**ASSIGNMENT:**
Once you find the line with "color card printers" in the entries below, return exactly every line from it through the line with "for clutch lever".

**Records from a dataset:**
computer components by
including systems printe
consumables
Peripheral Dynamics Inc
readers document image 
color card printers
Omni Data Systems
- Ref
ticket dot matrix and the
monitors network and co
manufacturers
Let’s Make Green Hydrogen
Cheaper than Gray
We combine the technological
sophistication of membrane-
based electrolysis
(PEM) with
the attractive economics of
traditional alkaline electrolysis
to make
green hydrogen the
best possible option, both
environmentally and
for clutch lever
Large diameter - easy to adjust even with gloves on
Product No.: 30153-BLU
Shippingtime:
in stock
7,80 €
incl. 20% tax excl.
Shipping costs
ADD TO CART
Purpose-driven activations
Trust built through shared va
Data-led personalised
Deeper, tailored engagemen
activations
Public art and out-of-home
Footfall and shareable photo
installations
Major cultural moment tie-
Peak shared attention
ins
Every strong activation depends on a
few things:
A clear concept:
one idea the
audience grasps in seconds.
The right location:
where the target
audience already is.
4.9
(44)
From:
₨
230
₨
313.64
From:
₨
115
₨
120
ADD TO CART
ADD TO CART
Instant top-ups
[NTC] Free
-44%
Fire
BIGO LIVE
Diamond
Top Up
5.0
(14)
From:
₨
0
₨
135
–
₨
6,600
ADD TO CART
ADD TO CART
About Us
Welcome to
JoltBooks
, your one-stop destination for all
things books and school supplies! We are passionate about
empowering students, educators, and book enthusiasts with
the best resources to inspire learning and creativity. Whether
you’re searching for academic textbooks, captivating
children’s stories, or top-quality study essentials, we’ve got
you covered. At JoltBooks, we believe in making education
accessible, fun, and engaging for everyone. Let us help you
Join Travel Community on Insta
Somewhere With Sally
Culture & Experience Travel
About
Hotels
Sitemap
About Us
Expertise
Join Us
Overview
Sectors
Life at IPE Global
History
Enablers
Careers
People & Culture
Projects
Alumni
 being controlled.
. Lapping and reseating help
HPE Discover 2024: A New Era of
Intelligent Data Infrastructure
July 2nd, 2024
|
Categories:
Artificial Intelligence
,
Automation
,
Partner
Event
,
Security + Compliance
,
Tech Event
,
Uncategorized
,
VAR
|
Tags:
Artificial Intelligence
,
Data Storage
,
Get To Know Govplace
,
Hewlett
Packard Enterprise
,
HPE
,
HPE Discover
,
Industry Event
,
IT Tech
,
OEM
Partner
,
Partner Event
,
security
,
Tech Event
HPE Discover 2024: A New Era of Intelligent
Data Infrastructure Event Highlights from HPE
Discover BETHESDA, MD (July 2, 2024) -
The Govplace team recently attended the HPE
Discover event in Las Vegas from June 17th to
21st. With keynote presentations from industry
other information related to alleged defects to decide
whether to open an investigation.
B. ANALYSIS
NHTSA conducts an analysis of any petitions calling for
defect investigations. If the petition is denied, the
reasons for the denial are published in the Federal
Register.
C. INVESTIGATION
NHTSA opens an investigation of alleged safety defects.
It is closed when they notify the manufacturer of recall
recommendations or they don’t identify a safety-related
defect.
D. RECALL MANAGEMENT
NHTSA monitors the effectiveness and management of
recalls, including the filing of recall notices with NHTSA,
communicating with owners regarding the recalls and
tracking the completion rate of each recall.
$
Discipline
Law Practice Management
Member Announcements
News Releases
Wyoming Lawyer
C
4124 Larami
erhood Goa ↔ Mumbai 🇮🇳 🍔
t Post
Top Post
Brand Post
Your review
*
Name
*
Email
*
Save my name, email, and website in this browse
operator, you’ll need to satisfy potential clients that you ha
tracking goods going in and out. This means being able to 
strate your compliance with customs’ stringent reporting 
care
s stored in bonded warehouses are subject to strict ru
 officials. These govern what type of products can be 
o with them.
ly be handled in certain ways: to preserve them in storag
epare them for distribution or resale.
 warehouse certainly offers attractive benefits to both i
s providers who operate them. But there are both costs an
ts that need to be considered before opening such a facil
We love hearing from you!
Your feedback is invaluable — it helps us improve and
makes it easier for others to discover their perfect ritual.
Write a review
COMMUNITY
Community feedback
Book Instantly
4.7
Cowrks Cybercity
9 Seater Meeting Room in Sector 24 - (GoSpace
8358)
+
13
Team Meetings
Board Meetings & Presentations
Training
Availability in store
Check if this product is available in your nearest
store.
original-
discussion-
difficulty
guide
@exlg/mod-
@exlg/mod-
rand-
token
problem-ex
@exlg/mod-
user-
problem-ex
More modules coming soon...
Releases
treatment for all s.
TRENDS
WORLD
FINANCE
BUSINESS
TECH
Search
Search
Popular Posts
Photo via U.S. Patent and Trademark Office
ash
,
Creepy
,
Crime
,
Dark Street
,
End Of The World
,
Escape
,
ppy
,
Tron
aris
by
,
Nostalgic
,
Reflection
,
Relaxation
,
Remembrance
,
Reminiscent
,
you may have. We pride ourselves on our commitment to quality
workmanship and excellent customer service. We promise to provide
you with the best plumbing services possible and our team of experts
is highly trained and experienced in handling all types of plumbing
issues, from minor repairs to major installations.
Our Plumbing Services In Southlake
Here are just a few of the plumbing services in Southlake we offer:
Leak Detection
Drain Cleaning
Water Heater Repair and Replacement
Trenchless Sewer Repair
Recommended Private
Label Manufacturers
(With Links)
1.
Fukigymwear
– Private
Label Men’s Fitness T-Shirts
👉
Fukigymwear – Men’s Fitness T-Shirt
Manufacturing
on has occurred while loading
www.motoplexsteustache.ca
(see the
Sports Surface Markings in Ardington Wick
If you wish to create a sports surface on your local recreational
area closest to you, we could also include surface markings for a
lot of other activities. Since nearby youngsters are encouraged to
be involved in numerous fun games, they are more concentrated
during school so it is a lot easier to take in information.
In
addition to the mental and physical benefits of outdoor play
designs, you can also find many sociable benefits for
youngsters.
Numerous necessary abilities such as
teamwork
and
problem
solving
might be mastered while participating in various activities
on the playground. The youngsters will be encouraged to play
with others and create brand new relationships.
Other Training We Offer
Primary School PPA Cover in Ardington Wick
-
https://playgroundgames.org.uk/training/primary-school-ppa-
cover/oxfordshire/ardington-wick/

**TASK SOLUTION:**
color card printers
Omni Data Systems
- Ref
ticket dot matrix and the
monitors network and co
manufacturers
Let’s Make Green Hydrogen
Cheaper than Gray
We combine the technological
sophistication of membrane-
based electrolysis
(PEM) with
the attractive economics of
traditional alkaline electrolysis
to make
green hydrogen the
best possible option, both
environmentally and
for clutch lever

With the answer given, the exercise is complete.